Ali (c’est le domestique ; il forme, tu le comprendras très vite, un couple idéal avec son boss : Ali-Babah) se la radine, portant un immense plateau d’argent surchargé de tout ce qu’il faut pour se prendre une cuite mondaine : vodka, whisky de vingt-cinq ans d’âge, canapés au caviar, au saumon fumé, au foie gras ; œufs de caille fourrés, et encore des machins orientaux du genre loukoums et pétales de rose confits.
— En ce qui concerne le sex-appeal, je suis bien placé pour voir que vous en êtes pétris, je suppose que pour la culture il en va de même ?
— On en a à revendre, assure Bérurier en balançant un rot long comme un train de marchandises.
Chapitre II
LA SUITE EN ÉGYPTE
Ma suite du Néfertiti au Caire est si vaste qu’on pourrait y aménager trois salles de cinéma. Quand tu es à une extrémité du salon, il te faut un mégaphone pour t’adresser à la personne située à l’autre bout. La chambre, un peu plus petite, reste terriblement opérationnelle avec son lit en 280 de large, ses fauteuils surbaissés dont le tuyau d’échappement rase la moquette, et ses savants jeux de glace permettant de se voir limer comme si tu étais installé derrière le miroir sans tain d’un vieux boxon des années de gloire. Les couleurs sont chantantes, de formidables bouquets de fleurs superbement composés botanisent la pièce et le double vitrage atténue l’infernale rumeur provenant du dehors. Style mauresque, cela va de soi. Avec des plafonds en mosaïque tarabiscotée. Je ne suis pas fana, car je n’aime pas la confiserie, mais pour quelques jours ça ne me dérange pas.
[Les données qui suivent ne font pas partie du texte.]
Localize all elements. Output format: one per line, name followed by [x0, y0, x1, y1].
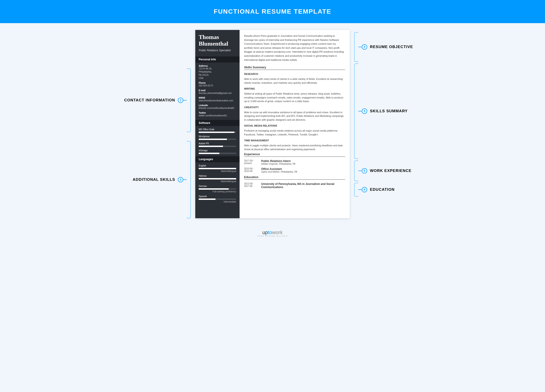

Nous ne sommes pas au même étage, Bérurier et moi. Il a été happé, ainsi que sa valtoque de carton, par un gus en chéchia qui l’a fourré d’autor dans l’un des ascenseurs. Quant à moi, c’est un mec de la réception, blond, hollandais et fringué mylord qui m’a lui-même drivé dans mon palais.
Avant mon départ de Paname, El Babah Alakrem m’a bien prévenu. Il m’a dit comme ça : « Très cher collaborateur, en arrivant au Caire, vous vous installez et vous attendez d’être contacté. »
Je m’installe donc, c’est-à-dire que je place ma brosse à ratiches dans le verre à Adam, manche en bas ; mon Braun électrique sur la console de verre fumé au-dessus du lavabo ; que j’accroche ma robe de chambre en soie bleu nuit gansée de blanc à la patère de faïence de la salle de bains ; que je suspends mes quatre costars dans la penderie ; que je dépose soigneusement ma douzaine de chemises fabuleusement repassées par Félicie dans de beaux tiroirs conçus pour, de même que mes slips de combat et mes chaussettes ; que je dégage de leur housse individuelle les quatre paires de pompes assorties aux quatre costars sus-mentionnés ; que je place en rang, sur la petite tringle fixée à l’intérieur de la porte de l’armoire, une demi-douzaine de cravates irrésistibles et que je mets à portée de main sur ma table de chevet quelques ouvrages de la Pléiade, puisés dans ma bibliothèque, dont les textes abreuvent ma fameuse culture et dont les caractères extra-fins m’anticipent le sommeil. Voilà, paré. Ne me reste plus qu’à attendre.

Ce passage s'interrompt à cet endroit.